RFR (xs) 8075967: Zero interpreter asserts for SafeFetch<32, N> calls in ObjectMonitor

Thu Mar 26 12:38:06 UTC 2015

On 26/03/2015 10:24 PM, Thomas Stüfe wrote:
> Hi David,
>
> On Thu, Mar 26, 2015 at 11:42 AM, David Holmes <david.holmes at oracle.com
> <mailto:david.holmes at oracle.com>> wrote:
>
>     Hi Thomas,
>
>     On 26/03/2015 6:35 PM, Thomas Stüfe wrote:
>
>         Hi,
>
>         I agree with Goetz.
>
>         SafeFetch() was meant to be guarded with CanUseSafeFetch(), this
>         is part
>         of the contract, so using it without this guard is actually
>         incorrect
>         and would crash were the calling code ever called before Stub
>         routine
>         initialization.
>
>
>     That contract was already implicit - this API is for use after the
>     stubs have been generated.
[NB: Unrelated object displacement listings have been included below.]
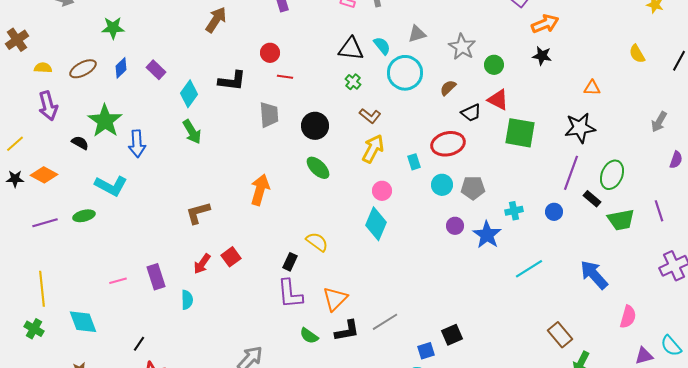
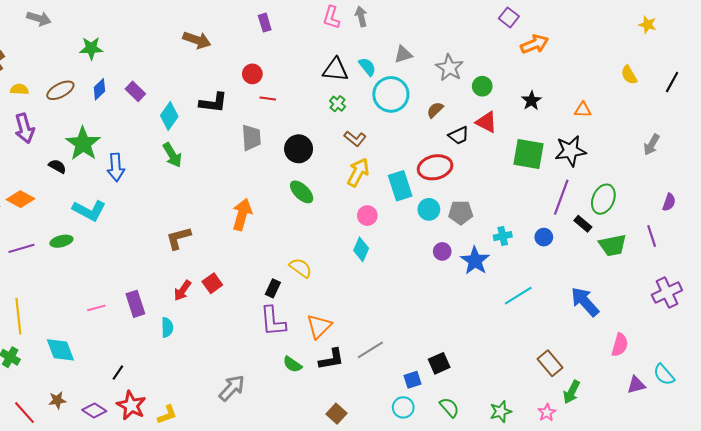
brown arrow: (216, 20) -> (197, 40), turned 76
black star: (542, 56) -> (531, 101), moved, turned 30
green square: (520, 133) -> (528, 154), moved
purple semicircle: (676, 160) -> (669, 202), moved
cyan rectangle: (414, 162) -> (400, 186), size x1.8
cyan diamond: (376, 224) -> (361, 249), size x0.7

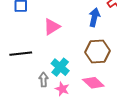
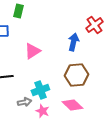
cyan cross: (60, 67) -> (40, 90), turned 30
gray arrow: (44, 80) -> (24, 102), turned 80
There's no reason to expand the use of
>     this API to situations before stubs are generated. So the assert
>     captures that and CanUseSafeFetch is really unnecessary.
>
>
> We had to introduce CanUseSafeFetch() exactly because we have situations
> where we may call SafeFetch before stub routine generation:
>
> 1) In os_aix.cpp, we use it to probe protected memory after doing
> mprotect(). This is a long story, but we had to add this workaround
> because on shortcomings in AIX's mprotect(). This code will get called
> during initialization before stub routines are set up.
> Note that right now, in the OpenJDK code base, the code still directly
> checks whether the stubroutine is NULL, because that mprotect workaround
> is older than 8074552. But I planned to change this to
> CanUseSafeFetch(). But with the new CanUseSafeFetch, this would just
> break AIX.
>
> 2) In SAPs code base, we also use it to harden error log writing (e.g.
> to make callstack dumping more reliable). This may can be invoked very
> early, if a crash happens very early, before stub routines are
> available. We planned to contribute those improvements piece by piece to
> the OpenJDK - my first change for 8074552 was actually supposed to
> prepare that. Now, however, this makes no sense, because using
> SafeFetch() to harden error log writing would actually be worse for
> error logs for early crashes.
>
> SafeFetch is a very basic function which could be useful in many more
> contexts, but only if you can really be sure it is safe. The contexts it
> is used in may be very low level where you cannot be sure at which point
> in VM initialization you are.
>
> When I introduced CanUseSafeFetch(), it was to safeguard the use of
> SafeFetch() for situations where SafeFetch was not safe to call. Exactly
> so that I would have not to think about "is this too early to use
> SafeFetch()?". This is broken now - instead of guarding me against using
> SafeFetch() in situations where it is not safe to use, it will
> assert(debug) or potentially lie(release), in which case SafeFetch
> itself may crash.

Okay I see a case for adding a check for "can I use SafeFetch at this 
point in time" (though if what you are fetching is potentially not-safe 
then you are in trouble!).

>         So now
>         - CanUseSafeFetch really now means "SafeFetch will behave as
>         excpected"
>         - SafeFetch is softened to "will safely fetch content of address
>         unless on zero, there it may crash the VM".
>
>         I think this is more confusing than before. In objectMonitor,
>         the logic
>         we want is "use SafeFetch wherever possible but if not, just
>         access the
>         memory directly". This logic now is hidden behind a seemingly
>         incorrect
>         use of SafeFetch without CanUseSafeFetch, and I think Goetz proposal
>         would have been far more clearer.
>
>
>     No the problem is that SafeFetch doesn't work on ZERO - if you give
>     it a bad address it won't recover it will crash. The whole point is
>     for it not to crash. The objectMonitor code is saying "here is a
>     load that we know may be invalid, but if it is then we don't want to
>     crash, so we use SafeFetch".
>
>
> Yes! But the way it is coded, it does not. Because SafeFetch is now
> implemented on zero with a simple load, it is not safe at all. The code
> in objectMonitor.cpp appears to be safe, but it is not. And SafeFetch()
> promises to be safe, but it is not, and you would not know unless you
> know the zero implementation.

Sorry did I miss something - has Zero ever implemented SafeFetch as 
other than a direct simple load? ie hasn't Zero always been broken wrt 
SafeFetch and that is the basic problem ?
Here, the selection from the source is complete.